▼

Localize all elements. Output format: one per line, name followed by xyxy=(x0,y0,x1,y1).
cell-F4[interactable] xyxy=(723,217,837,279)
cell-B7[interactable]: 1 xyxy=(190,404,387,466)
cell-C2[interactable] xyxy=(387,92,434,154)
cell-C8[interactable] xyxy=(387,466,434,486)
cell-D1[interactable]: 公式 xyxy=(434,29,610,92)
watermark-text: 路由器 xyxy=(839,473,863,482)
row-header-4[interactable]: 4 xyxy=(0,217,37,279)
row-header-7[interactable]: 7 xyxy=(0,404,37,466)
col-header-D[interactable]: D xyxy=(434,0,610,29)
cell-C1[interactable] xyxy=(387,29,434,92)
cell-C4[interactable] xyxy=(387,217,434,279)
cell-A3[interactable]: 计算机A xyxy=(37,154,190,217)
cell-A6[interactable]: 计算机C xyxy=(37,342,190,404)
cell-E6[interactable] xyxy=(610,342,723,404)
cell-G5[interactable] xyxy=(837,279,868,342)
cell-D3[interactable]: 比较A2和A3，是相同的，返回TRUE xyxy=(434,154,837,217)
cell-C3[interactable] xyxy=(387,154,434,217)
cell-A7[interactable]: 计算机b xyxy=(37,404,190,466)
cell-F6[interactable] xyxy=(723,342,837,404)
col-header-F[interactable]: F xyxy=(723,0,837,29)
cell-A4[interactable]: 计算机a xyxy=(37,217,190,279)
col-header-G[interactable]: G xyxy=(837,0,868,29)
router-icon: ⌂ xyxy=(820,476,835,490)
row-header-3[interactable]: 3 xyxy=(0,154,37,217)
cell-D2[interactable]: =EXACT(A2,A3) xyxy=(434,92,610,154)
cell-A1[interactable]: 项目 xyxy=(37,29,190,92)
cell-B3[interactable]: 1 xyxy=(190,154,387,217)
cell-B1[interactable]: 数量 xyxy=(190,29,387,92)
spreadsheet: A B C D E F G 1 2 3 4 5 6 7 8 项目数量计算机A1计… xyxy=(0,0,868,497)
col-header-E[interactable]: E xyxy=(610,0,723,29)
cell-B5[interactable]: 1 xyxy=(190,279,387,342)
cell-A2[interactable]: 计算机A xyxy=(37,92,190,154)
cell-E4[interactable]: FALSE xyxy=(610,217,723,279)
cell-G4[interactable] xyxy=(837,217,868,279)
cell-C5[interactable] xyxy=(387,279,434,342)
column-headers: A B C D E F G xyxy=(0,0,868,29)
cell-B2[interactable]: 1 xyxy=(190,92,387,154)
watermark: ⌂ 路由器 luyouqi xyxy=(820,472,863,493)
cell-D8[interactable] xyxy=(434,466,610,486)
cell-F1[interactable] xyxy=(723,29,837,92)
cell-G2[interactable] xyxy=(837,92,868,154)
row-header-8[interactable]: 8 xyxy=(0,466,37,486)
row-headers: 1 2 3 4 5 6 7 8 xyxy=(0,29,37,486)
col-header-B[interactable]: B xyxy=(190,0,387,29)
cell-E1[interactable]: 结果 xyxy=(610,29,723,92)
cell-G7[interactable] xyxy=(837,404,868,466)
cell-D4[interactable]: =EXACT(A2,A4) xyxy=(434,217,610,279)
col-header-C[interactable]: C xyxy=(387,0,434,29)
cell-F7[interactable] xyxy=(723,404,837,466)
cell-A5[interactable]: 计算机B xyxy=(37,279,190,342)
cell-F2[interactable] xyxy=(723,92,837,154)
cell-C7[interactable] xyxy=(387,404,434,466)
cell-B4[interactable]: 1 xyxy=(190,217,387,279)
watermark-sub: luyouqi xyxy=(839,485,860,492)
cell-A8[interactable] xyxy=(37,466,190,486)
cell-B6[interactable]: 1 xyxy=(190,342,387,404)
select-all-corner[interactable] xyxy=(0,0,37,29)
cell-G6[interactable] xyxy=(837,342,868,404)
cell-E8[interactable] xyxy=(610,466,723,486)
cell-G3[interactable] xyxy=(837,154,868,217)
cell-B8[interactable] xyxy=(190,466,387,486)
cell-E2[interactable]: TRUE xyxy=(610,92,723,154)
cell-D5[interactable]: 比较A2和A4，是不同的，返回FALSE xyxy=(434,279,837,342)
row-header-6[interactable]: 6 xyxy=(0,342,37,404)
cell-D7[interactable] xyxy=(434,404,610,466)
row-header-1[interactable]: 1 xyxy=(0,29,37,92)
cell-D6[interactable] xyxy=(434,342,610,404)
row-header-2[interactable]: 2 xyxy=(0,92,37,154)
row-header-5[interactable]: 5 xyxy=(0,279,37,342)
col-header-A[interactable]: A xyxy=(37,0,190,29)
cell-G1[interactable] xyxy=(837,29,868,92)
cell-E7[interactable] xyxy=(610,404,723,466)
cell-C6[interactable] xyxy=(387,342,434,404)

▲
▼

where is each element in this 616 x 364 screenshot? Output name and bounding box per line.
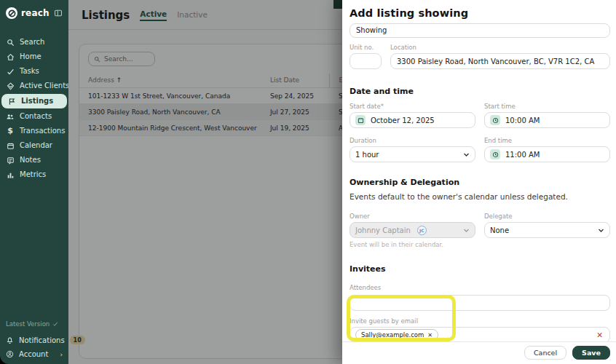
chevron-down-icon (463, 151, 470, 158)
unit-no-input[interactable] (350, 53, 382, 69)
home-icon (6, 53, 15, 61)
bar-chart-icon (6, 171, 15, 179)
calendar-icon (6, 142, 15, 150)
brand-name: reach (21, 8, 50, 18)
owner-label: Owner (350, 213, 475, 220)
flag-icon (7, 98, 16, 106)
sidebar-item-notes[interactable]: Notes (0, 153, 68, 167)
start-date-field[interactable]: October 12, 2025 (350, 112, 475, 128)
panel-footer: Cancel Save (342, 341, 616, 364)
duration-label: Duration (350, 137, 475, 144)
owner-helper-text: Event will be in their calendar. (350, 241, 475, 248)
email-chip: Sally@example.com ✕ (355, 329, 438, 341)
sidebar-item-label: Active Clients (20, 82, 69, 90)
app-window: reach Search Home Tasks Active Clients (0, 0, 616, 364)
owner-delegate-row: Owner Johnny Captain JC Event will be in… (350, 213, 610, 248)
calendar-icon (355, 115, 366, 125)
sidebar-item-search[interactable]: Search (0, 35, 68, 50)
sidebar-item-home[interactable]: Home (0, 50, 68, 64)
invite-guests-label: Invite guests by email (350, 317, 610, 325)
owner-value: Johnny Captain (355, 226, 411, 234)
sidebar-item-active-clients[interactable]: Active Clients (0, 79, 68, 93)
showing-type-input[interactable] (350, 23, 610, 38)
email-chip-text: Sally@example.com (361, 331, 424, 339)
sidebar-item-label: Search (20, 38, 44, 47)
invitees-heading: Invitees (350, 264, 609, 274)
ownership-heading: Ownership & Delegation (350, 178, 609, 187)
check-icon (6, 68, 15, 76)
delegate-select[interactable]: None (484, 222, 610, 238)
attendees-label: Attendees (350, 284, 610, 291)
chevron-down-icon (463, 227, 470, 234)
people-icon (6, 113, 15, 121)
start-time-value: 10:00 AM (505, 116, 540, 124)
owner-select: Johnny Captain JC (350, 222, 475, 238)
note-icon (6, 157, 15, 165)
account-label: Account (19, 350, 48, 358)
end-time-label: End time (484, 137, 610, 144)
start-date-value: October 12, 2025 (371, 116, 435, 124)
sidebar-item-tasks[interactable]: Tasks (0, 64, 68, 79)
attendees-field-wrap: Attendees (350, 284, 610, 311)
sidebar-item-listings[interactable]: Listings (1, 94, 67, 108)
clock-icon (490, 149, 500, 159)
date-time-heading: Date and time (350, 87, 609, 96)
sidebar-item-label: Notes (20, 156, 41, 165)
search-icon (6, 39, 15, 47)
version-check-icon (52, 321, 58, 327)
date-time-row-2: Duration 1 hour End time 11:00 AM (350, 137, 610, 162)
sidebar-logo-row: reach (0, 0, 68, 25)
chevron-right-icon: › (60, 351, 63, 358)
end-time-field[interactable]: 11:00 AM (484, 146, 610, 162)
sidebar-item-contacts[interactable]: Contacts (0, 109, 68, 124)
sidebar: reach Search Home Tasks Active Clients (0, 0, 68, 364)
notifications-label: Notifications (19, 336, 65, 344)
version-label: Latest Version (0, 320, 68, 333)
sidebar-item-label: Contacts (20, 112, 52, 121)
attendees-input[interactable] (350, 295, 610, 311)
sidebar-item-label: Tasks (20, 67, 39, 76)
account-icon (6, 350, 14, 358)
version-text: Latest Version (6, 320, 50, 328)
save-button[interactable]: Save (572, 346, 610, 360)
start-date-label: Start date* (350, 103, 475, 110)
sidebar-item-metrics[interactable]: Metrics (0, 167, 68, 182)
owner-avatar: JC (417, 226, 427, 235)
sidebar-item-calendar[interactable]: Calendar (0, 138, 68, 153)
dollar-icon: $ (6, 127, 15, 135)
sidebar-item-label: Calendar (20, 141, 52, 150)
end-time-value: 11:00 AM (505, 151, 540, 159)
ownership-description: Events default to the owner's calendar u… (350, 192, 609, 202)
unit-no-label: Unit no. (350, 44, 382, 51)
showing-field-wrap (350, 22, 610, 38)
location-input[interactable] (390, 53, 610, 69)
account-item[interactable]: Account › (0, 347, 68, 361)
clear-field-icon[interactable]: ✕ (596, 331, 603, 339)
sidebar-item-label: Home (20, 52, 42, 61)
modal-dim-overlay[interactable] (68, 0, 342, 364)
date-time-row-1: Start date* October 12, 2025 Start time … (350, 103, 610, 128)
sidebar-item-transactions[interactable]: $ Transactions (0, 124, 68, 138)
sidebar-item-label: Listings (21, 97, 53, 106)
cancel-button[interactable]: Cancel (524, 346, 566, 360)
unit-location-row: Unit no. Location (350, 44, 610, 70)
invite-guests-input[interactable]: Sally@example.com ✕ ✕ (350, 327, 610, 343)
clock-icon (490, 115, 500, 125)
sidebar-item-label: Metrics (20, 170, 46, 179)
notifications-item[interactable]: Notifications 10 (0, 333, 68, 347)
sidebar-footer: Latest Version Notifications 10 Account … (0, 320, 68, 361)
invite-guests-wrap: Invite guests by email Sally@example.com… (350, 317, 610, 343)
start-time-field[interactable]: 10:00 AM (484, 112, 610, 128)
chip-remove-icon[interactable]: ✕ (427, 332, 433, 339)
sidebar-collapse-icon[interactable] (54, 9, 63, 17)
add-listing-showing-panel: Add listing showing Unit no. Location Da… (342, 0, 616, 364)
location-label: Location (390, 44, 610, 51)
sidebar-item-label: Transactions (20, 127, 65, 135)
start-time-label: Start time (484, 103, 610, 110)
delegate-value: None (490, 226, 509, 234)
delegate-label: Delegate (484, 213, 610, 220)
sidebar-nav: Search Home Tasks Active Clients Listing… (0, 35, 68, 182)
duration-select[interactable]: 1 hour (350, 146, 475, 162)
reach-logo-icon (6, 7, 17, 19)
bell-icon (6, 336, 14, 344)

▲
▼

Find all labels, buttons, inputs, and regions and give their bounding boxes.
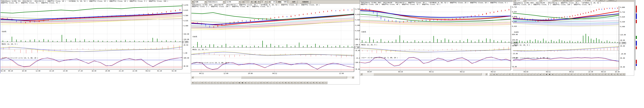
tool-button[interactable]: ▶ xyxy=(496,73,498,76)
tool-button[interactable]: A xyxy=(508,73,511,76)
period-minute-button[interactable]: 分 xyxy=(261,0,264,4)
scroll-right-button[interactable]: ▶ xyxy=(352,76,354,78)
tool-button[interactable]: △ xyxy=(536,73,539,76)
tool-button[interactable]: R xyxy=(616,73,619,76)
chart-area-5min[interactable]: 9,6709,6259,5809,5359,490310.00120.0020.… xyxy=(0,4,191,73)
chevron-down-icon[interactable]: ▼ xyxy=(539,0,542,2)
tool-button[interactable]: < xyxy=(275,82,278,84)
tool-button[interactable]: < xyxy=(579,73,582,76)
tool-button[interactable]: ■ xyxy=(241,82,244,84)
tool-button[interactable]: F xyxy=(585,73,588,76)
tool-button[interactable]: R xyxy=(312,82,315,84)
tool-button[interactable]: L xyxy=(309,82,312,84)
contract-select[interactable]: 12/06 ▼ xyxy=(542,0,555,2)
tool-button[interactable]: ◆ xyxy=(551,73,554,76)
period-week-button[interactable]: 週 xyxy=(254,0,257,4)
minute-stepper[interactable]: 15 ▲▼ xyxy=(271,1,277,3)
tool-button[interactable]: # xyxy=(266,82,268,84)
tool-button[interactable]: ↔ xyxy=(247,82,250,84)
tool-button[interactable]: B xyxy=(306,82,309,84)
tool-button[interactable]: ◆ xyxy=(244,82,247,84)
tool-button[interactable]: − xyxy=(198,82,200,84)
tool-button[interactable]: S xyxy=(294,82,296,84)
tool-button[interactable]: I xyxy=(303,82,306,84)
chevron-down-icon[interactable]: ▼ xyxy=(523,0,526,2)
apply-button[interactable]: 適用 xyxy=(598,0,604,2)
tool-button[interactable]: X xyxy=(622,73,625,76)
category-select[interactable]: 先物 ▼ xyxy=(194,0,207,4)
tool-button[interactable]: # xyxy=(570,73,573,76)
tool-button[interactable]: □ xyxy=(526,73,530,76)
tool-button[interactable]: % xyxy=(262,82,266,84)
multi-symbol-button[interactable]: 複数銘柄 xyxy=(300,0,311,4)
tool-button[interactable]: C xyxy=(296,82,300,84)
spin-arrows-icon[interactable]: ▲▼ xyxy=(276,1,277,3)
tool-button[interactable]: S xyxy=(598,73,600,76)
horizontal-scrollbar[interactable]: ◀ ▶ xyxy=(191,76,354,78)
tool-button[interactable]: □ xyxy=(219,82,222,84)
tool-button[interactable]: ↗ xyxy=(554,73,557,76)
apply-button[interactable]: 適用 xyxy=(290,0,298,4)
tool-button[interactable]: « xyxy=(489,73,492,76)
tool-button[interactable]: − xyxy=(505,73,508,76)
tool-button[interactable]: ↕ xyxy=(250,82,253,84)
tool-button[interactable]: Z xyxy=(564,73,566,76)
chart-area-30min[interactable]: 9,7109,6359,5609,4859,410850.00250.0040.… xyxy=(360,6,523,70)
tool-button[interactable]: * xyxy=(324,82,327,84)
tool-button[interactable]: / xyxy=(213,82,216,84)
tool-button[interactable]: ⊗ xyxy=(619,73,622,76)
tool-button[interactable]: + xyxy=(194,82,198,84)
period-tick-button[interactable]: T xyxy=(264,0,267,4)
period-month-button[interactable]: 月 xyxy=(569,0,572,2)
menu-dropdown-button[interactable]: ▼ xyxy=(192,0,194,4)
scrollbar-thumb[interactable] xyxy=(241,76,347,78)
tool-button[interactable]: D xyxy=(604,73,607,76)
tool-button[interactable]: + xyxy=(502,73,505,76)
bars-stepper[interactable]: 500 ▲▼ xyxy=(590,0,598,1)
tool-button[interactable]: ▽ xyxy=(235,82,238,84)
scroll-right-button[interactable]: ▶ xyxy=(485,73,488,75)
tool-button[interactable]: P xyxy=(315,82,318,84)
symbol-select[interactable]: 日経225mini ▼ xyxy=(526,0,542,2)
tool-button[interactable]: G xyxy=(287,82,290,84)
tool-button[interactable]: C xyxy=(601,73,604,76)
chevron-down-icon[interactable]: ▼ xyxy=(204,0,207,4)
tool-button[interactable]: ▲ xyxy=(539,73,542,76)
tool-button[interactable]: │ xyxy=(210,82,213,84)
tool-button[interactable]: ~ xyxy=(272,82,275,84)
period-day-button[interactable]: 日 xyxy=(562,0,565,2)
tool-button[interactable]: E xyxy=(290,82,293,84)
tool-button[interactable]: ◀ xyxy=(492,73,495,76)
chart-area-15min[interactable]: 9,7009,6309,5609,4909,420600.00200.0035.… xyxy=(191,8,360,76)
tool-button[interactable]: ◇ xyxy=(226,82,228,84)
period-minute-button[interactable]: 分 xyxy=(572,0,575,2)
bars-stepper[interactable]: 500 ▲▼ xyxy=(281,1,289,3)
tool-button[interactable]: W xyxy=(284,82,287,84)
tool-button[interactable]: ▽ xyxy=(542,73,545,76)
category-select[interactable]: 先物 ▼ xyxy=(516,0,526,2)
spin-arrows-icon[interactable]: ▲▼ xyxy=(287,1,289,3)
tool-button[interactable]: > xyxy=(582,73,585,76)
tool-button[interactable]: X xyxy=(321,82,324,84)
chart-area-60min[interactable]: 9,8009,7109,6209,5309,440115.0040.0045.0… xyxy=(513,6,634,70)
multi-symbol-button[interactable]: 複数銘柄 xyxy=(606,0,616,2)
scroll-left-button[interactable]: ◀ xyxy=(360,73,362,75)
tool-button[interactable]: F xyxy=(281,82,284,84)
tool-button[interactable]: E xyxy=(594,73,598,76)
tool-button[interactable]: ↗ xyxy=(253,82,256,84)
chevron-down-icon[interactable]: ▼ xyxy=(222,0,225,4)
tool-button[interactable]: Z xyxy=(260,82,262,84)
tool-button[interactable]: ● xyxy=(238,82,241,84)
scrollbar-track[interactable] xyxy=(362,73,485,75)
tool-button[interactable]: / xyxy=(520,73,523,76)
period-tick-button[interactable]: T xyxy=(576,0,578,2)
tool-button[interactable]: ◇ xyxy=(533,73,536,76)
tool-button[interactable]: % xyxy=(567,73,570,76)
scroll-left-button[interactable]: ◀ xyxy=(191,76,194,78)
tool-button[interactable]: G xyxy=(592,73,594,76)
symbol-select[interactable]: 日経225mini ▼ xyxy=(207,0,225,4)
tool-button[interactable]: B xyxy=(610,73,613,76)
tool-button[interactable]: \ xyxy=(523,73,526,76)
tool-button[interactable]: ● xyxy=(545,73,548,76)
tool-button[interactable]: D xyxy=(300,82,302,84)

▲

§ Task
Which lines of the records above hold the word "Latest"? Copy each one out.

§ Task response
version-label: Latest Version (0, 320, 68, 333)
version-text: Latest Version (6, 320, 50, 328)
sidebar-footer: Latest Version Notifications 10 Account … (0, 320, 68, 361)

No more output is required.